I used up another 850 yards from my stash, and now I know how far 850 yards of aran weight yarn will go. There's a lot of yarn still out there in the garage. I need these benchmark projects to figure out what I can do with it. In fact, I have another twelve hundred yards of this yarn in a darker color, and two skeins in a toffee shade. Now I know that it's enough to make a roomy pullover with a 16" ribbed cowl.

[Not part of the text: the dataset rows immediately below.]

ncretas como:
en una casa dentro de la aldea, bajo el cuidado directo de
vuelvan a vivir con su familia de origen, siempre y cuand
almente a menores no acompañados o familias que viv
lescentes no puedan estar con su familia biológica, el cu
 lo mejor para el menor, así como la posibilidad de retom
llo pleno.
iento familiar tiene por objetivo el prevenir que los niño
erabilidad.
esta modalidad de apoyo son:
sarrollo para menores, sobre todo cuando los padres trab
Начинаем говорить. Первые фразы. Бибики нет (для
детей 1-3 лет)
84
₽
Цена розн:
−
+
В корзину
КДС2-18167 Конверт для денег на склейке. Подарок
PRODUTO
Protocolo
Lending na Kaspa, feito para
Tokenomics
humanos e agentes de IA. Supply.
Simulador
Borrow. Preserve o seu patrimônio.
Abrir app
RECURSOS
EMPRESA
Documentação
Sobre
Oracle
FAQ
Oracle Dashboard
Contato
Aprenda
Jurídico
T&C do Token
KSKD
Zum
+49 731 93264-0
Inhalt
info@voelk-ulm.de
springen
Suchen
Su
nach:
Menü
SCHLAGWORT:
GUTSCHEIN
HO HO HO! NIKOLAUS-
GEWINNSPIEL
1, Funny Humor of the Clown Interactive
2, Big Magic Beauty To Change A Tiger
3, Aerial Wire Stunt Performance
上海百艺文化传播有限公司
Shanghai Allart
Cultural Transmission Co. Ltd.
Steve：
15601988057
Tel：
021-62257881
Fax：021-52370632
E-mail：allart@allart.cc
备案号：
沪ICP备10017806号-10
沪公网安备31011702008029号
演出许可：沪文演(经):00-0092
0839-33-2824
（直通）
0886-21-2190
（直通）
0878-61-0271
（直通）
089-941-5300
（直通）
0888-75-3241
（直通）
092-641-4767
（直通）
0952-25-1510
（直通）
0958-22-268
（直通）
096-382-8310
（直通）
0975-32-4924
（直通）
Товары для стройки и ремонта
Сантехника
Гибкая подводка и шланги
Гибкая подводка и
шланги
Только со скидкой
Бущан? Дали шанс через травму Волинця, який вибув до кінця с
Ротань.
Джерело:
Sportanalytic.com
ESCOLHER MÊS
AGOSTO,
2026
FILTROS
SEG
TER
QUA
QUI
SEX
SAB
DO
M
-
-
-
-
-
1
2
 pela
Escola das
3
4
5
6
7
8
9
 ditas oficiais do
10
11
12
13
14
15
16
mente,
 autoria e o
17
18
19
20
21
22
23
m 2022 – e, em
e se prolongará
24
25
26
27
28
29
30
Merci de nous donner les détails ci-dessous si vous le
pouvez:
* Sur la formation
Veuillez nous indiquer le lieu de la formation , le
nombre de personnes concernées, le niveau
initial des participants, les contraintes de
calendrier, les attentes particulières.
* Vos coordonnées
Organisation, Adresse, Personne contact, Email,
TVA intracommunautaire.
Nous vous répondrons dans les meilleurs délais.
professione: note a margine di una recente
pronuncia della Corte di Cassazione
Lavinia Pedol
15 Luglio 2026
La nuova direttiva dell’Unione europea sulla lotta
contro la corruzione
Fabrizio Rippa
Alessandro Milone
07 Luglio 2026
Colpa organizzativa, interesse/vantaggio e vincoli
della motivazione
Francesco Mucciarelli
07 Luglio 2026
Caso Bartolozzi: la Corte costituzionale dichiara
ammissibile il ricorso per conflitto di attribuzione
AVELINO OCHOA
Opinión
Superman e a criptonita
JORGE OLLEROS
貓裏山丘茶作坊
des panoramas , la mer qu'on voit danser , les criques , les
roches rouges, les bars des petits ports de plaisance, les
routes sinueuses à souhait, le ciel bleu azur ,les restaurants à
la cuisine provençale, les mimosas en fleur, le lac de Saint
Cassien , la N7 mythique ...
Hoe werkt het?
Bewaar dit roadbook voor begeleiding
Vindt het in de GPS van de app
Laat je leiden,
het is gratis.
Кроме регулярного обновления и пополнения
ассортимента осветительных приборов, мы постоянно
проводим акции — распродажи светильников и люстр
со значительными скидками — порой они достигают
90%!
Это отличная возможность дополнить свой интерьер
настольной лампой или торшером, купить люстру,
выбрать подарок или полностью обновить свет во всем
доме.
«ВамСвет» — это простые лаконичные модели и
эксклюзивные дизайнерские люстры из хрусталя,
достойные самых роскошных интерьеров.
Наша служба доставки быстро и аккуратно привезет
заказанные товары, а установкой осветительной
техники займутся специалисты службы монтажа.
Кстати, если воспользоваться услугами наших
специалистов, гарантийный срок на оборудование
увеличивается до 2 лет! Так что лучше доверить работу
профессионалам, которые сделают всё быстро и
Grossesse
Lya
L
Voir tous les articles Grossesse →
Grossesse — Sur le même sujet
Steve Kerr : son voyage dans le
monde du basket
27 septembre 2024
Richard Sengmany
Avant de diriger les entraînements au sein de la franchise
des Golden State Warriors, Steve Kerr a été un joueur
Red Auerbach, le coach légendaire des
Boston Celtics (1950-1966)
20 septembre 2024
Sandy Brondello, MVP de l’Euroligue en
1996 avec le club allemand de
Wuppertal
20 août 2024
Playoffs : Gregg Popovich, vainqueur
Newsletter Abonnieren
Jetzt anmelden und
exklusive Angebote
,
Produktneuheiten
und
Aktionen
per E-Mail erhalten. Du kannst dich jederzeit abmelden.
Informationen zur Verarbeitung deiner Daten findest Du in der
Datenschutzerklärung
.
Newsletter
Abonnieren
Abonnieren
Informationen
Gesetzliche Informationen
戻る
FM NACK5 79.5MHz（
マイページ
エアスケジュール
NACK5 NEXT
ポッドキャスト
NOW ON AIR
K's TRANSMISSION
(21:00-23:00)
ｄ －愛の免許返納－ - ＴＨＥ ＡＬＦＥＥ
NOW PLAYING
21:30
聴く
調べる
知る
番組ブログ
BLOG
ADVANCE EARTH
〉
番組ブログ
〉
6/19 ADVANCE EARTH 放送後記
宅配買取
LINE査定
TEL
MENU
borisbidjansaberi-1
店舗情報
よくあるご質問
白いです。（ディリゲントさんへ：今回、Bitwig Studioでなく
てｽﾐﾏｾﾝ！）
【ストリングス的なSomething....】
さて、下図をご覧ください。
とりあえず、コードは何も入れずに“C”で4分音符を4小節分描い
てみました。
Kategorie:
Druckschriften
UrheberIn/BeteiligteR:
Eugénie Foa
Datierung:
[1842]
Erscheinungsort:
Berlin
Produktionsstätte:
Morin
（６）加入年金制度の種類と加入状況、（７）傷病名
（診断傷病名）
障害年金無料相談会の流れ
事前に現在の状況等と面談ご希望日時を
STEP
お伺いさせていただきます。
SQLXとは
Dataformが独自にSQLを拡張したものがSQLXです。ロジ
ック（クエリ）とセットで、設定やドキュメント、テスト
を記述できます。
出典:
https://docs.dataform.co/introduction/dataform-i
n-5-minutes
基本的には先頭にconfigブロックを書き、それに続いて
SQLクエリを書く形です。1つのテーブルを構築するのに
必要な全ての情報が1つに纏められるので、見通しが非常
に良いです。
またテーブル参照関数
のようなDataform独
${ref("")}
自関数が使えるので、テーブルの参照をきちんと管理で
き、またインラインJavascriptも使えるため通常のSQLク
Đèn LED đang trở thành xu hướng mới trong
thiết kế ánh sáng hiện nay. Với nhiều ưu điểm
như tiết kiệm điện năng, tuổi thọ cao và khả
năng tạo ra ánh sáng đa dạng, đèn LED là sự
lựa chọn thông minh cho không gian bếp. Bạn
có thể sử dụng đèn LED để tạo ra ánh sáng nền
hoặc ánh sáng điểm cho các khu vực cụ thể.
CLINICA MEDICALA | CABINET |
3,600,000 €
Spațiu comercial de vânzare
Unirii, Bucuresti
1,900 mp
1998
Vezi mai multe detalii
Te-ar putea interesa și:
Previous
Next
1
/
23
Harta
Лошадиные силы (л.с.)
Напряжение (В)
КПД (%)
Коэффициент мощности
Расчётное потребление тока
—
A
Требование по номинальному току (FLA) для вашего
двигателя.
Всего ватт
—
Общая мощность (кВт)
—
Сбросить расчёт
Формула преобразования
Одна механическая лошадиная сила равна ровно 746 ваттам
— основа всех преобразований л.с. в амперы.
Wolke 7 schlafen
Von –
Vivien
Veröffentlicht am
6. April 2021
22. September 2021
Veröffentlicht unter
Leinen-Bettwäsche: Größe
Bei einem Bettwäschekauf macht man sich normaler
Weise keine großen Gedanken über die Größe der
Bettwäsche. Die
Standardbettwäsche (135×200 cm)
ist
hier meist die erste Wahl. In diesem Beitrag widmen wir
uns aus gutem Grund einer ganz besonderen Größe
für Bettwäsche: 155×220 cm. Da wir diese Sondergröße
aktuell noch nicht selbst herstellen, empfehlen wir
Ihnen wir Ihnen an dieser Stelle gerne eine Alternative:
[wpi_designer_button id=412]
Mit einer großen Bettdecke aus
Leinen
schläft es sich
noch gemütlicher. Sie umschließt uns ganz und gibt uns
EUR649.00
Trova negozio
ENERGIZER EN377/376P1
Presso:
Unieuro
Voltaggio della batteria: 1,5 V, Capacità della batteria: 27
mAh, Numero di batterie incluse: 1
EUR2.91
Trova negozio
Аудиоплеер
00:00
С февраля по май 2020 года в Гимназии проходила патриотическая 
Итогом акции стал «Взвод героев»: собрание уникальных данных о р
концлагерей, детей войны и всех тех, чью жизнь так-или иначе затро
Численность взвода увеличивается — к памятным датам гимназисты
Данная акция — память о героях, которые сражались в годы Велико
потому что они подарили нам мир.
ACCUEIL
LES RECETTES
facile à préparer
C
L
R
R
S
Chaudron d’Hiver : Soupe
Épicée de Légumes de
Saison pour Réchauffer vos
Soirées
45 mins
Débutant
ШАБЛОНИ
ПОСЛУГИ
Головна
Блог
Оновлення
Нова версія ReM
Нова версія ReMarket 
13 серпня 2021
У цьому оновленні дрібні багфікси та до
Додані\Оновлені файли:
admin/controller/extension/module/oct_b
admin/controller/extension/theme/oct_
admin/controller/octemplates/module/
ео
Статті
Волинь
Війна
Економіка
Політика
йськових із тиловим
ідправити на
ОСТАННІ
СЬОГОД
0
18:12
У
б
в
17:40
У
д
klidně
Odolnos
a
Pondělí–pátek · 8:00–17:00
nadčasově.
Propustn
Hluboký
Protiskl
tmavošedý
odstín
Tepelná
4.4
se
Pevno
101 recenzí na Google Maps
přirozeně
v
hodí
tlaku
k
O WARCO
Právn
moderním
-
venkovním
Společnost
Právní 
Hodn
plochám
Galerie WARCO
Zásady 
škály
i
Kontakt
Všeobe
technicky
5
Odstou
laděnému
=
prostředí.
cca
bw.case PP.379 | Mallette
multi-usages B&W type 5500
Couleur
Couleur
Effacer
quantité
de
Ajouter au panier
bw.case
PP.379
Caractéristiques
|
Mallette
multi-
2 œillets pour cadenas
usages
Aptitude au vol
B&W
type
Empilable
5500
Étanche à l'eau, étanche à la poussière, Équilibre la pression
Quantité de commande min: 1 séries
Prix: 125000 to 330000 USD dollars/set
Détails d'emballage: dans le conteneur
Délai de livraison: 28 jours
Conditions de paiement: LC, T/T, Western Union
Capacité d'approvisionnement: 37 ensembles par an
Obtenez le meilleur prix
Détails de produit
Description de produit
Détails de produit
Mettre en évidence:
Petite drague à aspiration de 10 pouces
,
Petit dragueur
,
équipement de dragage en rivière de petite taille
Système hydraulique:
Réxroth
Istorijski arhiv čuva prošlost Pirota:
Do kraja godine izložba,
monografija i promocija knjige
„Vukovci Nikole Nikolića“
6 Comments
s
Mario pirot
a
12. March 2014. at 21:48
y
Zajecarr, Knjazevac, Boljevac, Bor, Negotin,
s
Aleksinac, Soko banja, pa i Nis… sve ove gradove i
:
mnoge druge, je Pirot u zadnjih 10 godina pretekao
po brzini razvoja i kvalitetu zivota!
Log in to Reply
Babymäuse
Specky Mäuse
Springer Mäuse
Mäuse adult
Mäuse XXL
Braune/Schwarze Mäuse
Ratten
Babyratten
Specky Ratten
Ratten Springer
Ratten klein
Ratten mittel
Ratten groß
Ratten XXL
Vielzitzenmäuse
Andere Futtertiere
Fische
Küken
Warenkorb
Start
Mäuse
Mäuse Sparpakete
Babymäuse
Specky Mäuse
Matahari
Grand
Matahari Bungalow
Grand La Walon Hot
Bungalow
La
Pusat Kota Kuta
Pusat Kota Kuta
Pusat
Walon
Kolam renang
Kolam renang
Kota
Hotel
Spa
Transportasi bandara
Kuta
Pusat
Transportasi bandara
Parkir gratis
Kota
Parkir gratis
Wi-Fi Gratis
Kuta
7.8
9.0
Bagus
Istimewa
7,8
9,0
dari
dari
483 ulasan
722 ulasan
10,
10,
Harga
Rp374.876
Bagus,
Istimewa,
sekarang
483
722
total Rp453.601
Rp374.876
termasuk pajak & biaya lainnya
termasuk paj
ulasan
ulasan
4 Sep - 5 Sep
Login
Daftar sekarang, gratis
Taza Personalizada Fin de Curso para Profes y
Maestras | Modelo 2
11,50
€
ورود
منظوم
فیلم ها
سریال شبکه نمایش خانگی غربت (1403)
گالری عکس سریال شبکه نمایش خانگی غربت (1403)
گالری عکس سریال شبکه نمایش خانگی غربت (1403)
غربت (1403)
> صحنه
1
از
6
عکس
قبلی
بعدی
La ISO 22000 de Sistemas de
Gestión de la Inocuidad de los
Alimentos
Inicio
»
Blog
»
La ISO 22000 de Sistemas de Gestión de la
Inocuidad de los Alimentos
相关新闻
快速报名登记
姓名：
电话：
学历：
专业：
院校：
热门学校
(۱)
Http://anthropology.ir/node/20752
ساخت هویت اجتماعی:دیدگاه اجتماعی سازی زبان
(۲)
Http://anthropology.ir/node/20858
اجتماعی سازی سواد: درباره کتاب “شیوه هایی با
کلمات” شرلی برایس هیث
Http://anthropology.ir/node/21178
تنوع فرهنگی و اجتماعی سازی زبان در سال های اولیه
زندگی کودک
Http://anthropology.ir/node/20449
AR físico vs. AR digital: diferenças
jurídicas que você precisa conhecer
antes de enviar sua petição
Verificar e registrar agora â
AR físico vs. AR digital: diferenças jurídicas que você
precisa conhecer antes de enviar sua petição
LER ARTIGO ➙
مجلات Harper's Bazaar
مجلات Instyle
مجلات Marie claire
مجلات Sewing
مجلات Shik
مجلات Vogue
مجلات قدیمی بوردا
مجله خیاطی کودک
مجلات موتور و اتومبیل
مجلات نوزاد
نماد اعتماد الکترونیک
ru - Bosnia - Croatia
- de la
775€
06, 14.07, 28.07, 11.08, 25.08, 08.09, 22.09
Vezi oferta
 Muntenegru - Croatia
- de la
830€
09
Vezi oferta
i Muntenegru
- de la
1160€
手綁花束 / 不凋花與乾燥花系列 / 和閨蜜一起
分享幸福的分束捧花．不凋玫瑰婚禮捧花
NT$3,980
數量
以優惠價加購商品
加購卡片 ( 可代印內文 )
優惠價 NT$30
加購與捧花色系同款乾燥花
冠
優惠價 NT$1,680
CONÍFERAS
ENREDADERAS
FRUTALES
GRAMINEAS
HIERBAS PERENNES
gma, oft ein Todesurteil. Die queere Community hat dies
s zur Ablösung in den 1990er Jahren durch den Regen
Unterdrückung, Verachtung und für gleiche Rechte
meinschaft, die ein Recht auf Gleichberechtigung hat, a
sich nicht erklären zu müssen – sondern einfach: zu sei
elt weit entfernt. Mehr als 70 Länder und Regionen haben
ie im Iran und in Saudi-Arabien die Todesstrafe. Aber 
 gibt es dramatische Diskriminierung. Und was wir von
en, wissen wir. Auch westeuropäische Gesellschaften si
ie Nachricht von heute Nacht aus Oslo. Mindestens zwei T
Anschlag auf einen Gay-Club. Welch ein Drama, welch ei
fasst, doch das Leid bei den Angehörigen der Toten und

I love this sweater. I kind of still wish I had the more drapey, twelve-inches-of-positive-ease sweater from the leaflet, but not enough to turn around and knit it again right away. When I do make another one, I'll knit more of it in the round and maybe, maybe set in the sleeves and switch to much bigger needles for the cowl. I don't know, though. Maybe I'd do it just like this one. It came out alright without all of that. I don't think I'll look back in twenty years and say, "Can you believe what we were wearing back then? Oh my God, it's SO 2008!"
Monday, November 03, 2008
The Ocean Blue
I changed my mind about the Black Water Abbey sweater. That might be the December or January project. After seaming Alexandra, which was a big pain in the ass because a reverse stockinette edge is harder to keep track of than right-side stockinette edge, and after trying on the slouchy end product (pictures and FO post pending), I decided that I needed something with less finishing, and something that would be more form-fitting. I've swatched for Ingenue from Custom Knits and I'm going to cast on for it today.
Look at this stuff. I've got two balls of it, about eleven hundred yards if I've guessed right on the weight and size. It's a gorgeous inky blue with a little bit of charcoal. I'm going to be knitting it along with a strand of Ornaghi Filati Merino Oro, purchased way back during Stitches 2005, in black. It's a Stitches reunion project! The carryalong is giving the Interlacements mystery wool more softness and just enough of a gauge boost to bring it up from light worsted to regular old worsted. I've been knitting with some pretty heavy aran yarns lately, so it's weird to work with a thinner weight.
In other news, A.B. and I drove to Santa Cruz yesterday to see the historically accurate replica of the NiƱa. That's a teensy little vessel! We had no idea it was so small. I'm pretty sure the Alcatraz ferries are twice as big.
If you're further down the California coast from Santa Cruz, be on the lookout for it in a port near you between now and the new year. It's worth the five bucks to climb aboard and gaze out over the bow toward the open ocean.